Thread: BUG #3921: CREATE TABLE / INCLUDING INDEXES fails with permission denied

BUG #3921: CREATE TABLE / INCLUDING INDEXES fails with permission denied

From
"Andrew Gilligan"
Date:
The following bug has been logged online:

Bug reference:      3921
Logged by:          Andrew Gilligan
Email address:      andy@tcpd.net
PostgreSQL version: 8.3.0
Operating system:   FreeBSD 4.11
Description:        CREATE TABLE / INCLUDING INDEXES fails with permission
denied
Details:

Hi all,

There seems to be an incorrect permission failure if INCLUDING INDEXES
is specified while creating a table, even if the user owns the database.

The example below was run on 8.3.0 cvs, checked out earlier today.
No changes were made to any tablespaces.

template1=# CREATE USER andy PASSWORD 'foo';
CREATE ROLE
Time: 2.350 ms
template1=# CREATE DATABASE test OWNER andy;
CREATE DATABASE
Time: 225.004 ms
template1=# \c test andy
Password for user andy:
You are now connected to database "test" as user "andy".
test=> CREATE TABLE t1 (a int PRIMARY KEY);
NOTICE:  CREATE TABLE / PRIMARY KEY will create implicit index "t1_pkey" for
table "t1"
CREATE TABLE
Time: 25.515 ms
test=> CREATE TABLE t2 (LIKE t1 INCLUDING INDEXES);
ERROR:  permission denied for tablespace pg_default
test=> \db+
                       List of tablespaces
    Name    | Owner | Location | Access privileges | Description
------------+-------+----------+-------------------+-------------
 pg_default | pgsql |          |                   |
 pg_global  | pgsql |          |                   |
(2 rows)
"Andrew Gilligan" <andy@tcpd.net> writes:
> test=> CREATE TABLE t2 (LIKE t1 INCLUDING INDEXES);    
> ERROR:  permission denied for tablespace pg_default

How annoying :-(.  We could work around this particular manifestation
with a patch to make generateClonedIndexStmt() not set index->tableSpace
if the source index is in the database's default tablespace.  However,
it seems to me there are a number of definitional oddities in this area,
so I'm bouncing this over to -hackers for some discussion.

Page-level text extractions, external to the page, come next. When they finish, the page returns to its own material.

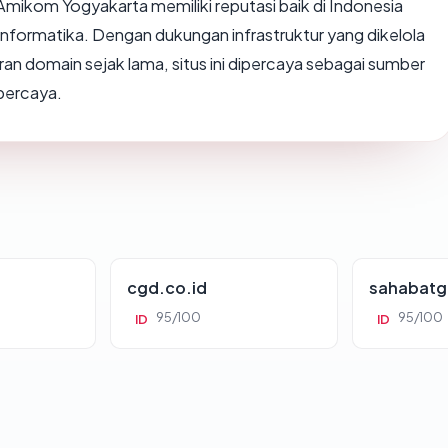
s Amikom Yogyakarta memiliki reputasi baik di Indonesia
nformatika. Dengan dukungan infrastruktur yang dikelola
 domain sejak lama, situs ini dipercaya sebagai sumber
percaya.
cgd.co.id
sahabatg
95/100
95/100
ID
ID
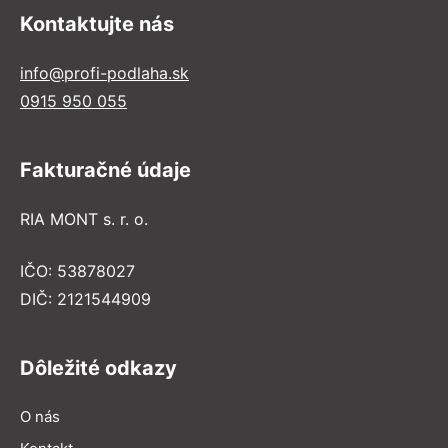
Kontaktujte nás
info@profi-podlaha.sk
0915 950 055
Fakturačné údaje
RIA MONT s. r. o.
IČO: 53878027
DIČ: 2121544909
Dôležité odkazy
O nás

1. DefineIndex() treats an omitted tablespace clause differently from
explicitly specifying the tablespace that is the database's default:
if you explicitly specify the space then you must have permissions on
it, otherwise you don't need any.  (This is the same behavior as in
DefineRelation incidentally.)  Maybe this isn't such a hot idea, and
we should treat the two cases interchangeably?

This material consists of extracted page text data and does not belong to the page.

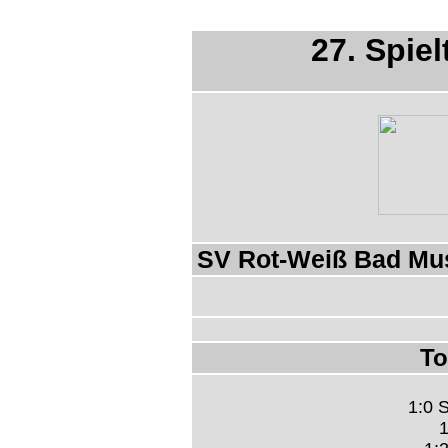
27. Spiel
SV Rot-Weiß Bad Mus
To
1:0 
1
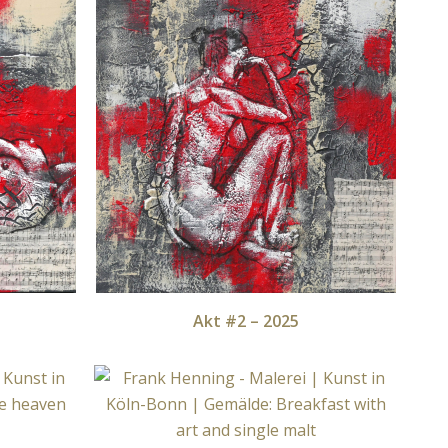
Akt #2 – 2025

2. Because heap_create() replaces MyDatabaseTableSpace with zero before
storing reltablespace into pg_class, it is impossible to tell after the
fact whether a table or index was created with an explicit tablespace
specification that happened to match the DB's default, or whether the
tablespace clause was omitted.  This seems inconsistent with point 1,
if we decide to maintain the current behavior that the cases are not
treated identically.  However we can't just change this, because of the
way that CREATE DATABASE works.

3. Should LIKE INCLUDING INDEXES even try to copy the source index's
tablespace?  It doesn't try to copy the table's tablespace.  (However,
the new table's tablespace can be specified elsewhere in the command,
whereas there's noplace to put a per-index tablespace spec.)  IIRC
it was reported as a bug that LIKE didn't copy index tablespaces, and
we just "fixed" that without much thought, but maybe the point needs
more careful consideration.

Thoughts?
        regards, tom lane


Re: BUG #3921: CREATE TABLE / INCLUDING INDEXES fails with permission denied

From
Gregory Stark
Date:
"Tom Lane" <tgl@sss.pgh.pa.us> writes:

> 1. DefineIndex() treats an omitted tablespace clause differently from
> explicitly specifying the tablespace that is the database's default:
> if you explicitly specify the space then you must have permissions on
> it, otherwise you don't need any.  (This is the same behavior as in
> DefineRelation incidentally.)  Maybe this isn't such a hot idea, and
> we should treat the two cases interchangeably?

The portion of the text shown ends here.